His suggestion raked up the savory redolence of fried cheese curds, french fries, cotton candy, and popcorn.
“I think their kitchen is closed,” she said. “We’d ordered from the restaurant in the arena, but I had…um, plans, so I couldn’t pick it up right away, so they left it out in the tent.”
He didn’t follow up her stutter on the wordplans, and she didn’t want to fill in the blanks.
It would only raise eyebrows, and besides, she’d changed her life. Tonight had simply been a fluke. A throwback response to old wounds.
“I could offer you some…fair food?” He glanced toward the carnival, and her stomach totally betrayed her, roaring to life at his suggestion. She pressed her hand against it and gave him a wry look.
“Maybe we could tame that beast with some high-calorie, bad-for-you cheese curds?”
She smiled then. “I’d sell everything I own for cheese curds.”
He laughed, and it found her hollow spaces.
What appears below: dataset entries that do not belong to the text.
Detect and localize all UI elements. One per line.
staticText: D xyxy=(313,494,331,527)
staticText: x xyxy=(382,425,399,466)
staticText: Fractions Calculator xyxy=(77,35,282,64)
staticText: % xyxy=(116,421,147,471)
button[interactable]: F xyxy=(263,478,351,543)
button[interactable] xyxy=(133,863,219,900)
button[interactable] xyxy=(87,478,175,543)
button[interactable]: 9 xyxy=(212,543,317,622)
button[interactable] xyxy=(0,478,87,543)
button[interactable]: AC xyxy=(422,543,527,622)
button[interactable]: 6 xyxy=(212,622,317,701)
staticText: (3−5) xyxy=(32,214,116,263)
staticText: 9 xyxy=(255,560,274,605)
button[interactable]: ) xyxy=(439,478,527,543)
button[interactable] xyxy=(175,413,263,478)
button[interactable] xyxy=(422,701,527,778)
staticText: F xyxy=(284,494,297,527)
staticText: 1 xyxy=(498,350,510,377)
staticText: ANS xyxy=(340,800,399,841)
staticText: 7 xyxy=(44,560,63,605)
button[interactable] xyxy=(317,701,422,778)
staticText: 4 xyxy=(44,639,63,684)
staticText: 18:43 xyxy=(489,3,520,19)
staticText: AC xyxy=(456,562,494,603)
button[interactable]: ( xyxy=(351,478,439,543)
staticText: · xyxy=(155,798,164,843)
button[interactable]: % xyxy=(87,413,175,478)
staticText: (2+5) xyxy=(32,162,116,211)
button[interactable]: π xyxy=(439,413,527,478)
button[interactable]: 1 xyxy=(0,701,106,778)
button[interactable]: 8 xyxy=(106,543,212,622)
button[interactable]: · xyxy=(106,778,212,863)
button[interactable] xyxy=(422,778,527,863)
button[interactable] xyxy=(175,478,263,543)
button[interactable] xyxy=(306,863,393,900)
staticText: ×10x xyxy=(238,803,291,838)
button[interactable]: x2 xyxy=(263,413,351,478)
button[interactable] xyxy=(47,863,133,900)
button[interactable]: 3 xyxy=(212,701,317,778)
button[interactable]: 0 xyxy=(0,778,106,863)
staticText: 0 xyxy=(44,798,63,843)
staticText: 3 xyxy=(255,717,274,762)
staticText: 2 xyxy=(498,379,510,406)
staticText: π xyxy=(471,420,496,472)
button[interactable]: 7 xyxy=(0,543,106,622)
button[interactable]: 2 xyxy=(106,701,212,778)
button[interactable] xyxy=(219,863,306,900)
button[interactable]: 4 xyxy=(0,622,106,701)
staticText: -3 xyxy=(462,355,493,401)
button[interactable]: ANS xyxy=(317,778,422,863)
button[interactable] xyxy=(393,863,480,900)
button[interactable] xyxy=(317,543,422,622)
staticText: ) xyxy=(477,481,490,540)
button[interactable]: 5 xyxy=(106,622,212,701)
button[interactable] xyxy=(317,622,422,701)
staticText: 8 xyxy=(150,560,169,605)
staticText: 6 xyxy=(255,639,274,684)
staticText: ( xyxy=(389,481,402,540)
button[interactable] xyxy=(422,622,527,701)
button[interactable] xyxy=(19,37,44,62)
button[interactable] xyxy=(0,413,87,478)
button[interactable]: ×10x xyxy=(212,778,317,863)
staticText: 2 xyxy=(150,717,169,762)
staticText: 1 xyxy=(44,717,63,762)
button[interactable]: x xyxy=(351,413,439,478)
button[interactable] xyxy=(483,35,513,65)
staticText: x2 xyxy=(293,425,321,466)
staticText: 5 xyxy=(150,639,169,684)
And then she was walking down the semi-shadowed path with a near stranger, evidence that yes, she had outrun her demons.Really.
The path led them into the carnival area, a midway filled with games, food, and thrill rides—a rollercoaster called the Comet, a whirly named the Enterprise, another ride aptly named Extreme, resembling a giant hammer with a carriage that spun in a circle while swinging around a massive arm. Blinking lights, screams, and the sense of carefree trouble gave the night a sweetly dangerous mix.
“I’d probably lose my lunch on any of these,” Knox said, eyeing the rides.